Work required
The response should reproduce exactly the lines from the top of the listing below through the one that contains "e hipnoterapia, té", and nothing else; pictures do not belong in it.

======

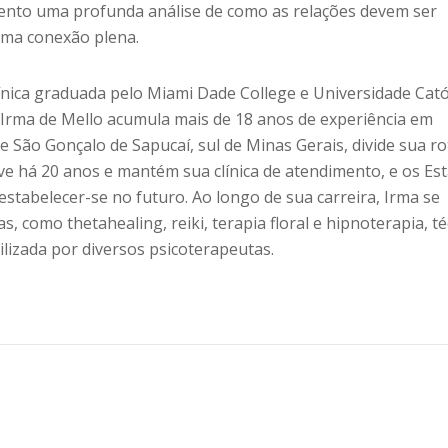
ento uma profunda análise de como as relações devem ser
uma conexão plena.
línica graduada pelo Miami Dade College e Universidade Cató
 Irma de Mello acumula mais de 18 anos de experiência em
e São Gonçalo de Sapucaí, sul de Minas Gerais, divide sua ro
ve há 20 anos e mantém sua clínica de atendimento, e os Es
estabelecer-se no futuro. Ao longo de sua carreira, Irma se
, como thetahealing, reiki, terapia floral e hipnoterapia, té
ilizada por diversos psicoterapeutas.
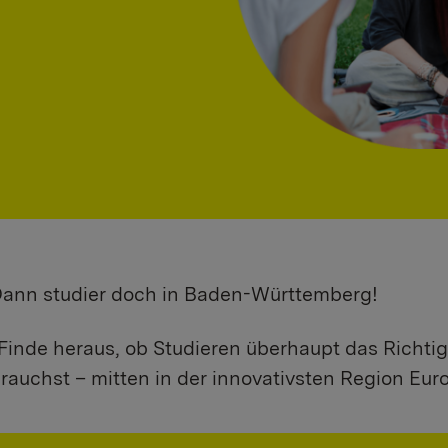
 Dann studier doch in Baden-Württemberg!
Finde heraus, ob Studieren überhaupt das Richtig
rauchst – mitten in der innovativsten Region Eur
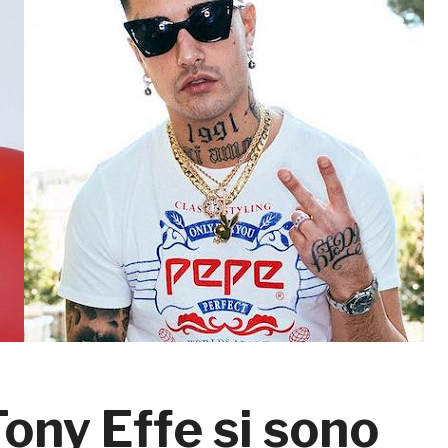
ony Effe si sono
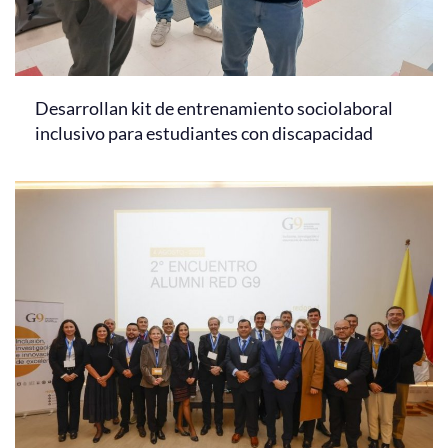
Desarrollan kit de entrenamiento sociolaboral
inclusivo para estudiantes con discapacidad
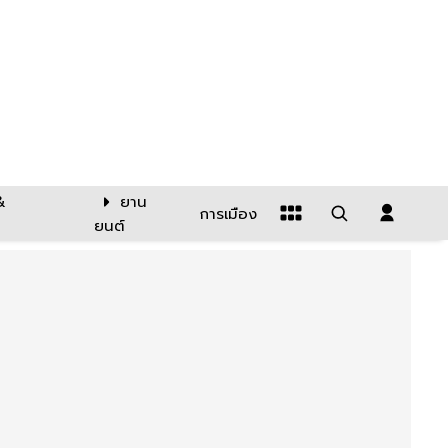
&
ยาน
การเมือง
ยนต์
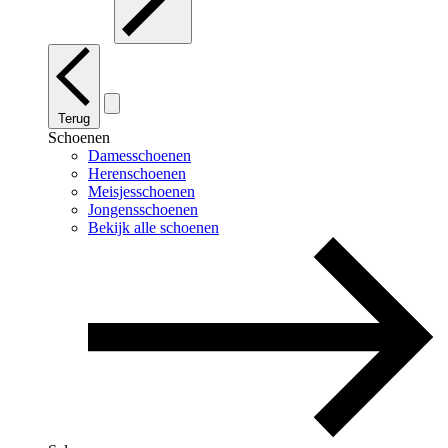
Terug
Schoenen
Damesschoenen
Herenschoenen
Meisjesschoenen
Jongensschoenen
Bekijk alle schoenen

======

Response to this task
ento uma profunda análise de como as relações devem ser
uma conexão plena.
línica graduada pelo Miami Dade College e Universidade Cató
 Irma de Mello acumula mais de 18 anos de experiência em
e São Gonçalo de Sapucaí, sul de Minas Gerais, divide sua ro
ve há 20 anos e mantém sua clínica de atendimento, e os Es
estabelecer-se no futuro. Ao longo de sua carreira, Irma se
, como thetahealing, reiki, terapia floral e hipnoterapia, té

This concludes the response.